» TASK INPUTS

■ ■ ■

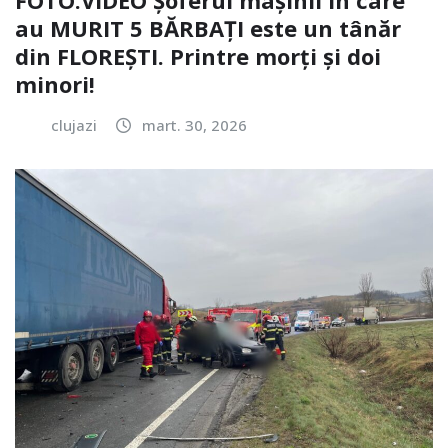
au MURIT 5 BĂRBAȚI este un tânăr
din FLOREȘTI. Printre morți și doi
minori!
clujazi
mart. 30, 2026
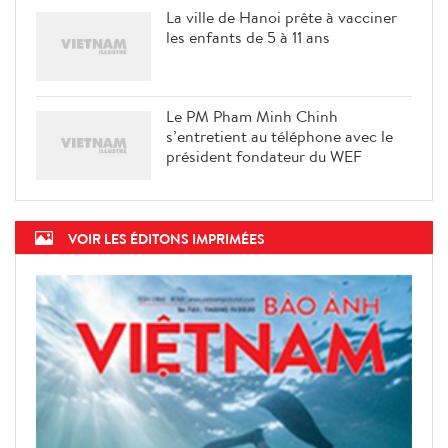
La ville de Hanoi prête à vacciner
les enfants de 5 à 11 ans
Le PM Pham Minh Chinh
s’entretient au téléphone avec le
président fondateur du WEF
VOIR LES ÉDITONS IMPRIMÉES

■ ■ ■

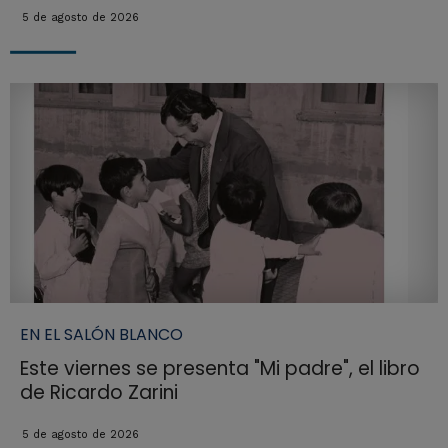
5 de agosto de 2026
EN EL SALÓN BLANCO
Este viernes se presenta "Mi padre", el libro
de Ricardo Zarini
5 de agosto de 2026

■ ■ ■

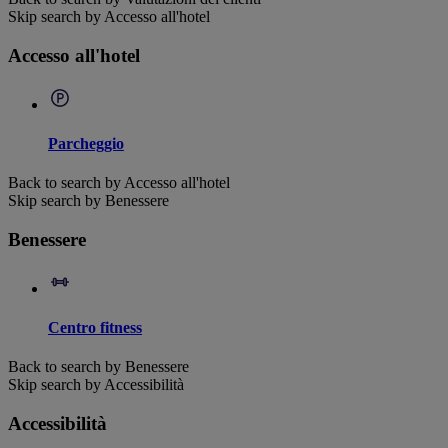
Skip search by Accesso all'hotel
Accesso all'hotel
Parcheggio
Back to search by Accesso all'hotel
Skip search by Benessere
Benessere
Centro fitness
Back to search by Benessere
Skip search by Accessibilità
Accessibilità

■ ■ ■

» TASK INSTRUCTIONS
Within the records, how many lines carry the word "search"? Reply with the figure alone.

» COMPLETED EXERCISE
5